ACTION ITEM. Can you restate the lines of the entries below, word for word, from the first one through the line that includes "August 18, 2020"?

__________

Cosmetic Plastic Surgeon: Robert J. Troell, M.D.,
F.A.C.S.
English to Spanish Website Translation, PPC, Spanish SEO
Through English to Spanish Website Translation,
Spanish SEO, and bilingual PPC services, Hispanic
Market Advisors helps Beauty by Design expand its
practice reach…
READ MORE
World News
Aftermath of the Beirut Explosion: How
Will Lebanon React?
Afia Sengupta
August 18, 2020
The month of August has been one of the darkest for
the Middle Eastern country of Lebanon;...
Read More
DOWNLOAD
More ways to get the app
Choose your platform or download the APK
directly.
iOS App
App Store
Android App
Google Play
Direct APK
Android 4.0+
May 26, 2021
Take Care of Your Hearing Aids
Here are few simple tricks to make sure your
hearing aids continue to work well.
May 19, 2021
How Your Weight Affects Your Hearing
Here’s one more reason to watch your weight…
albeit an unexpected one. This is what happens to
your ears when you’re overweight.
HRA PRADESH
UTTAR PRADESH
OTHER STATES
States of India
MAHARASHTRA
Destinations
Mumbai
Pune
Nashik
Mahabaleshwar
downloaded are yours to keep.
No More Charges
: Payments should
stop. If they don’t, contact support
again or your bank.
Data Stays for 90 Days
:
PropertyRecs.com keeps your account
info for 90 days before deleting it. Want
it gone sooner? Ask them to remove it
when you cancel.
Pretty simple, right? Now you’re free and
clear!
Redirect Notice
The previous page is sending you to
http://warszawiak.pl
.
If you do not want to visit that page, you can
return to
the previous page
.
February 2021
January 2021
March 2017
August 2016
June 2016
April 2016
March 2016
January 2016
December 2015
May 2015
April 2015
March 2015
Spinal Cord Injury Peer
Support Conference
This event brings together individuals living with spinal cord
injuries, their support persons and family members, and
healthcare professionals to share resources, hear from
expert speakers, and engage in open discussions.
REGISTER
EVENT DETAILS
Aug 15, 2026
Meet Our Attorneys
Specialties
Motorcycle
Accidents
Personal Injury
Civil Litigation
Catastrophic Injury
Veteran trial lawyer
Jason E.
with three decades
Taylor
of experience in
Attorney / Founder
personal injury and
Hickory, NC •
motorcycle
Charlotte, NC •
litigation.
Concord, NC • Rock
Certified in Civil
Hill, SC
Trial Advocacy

__________

ANSWER SECTION.
Cosmetic Plastic Surgeon: Robert J. Troell, M.D.,
F.A.C.S.
English to Spanish Website Translation, PPC, Spanish SEO
Through English to Spanish Website Translation,
Spanish SEO, and bilingual PPC services, Hispanic
Market Advisors helps Beauty by Design expand its
practice reach…
READ MORE
World News
Aftermath of the Beirut Explosion: How
Will Lebanon React?
Afia Sengupta
August 18, 2020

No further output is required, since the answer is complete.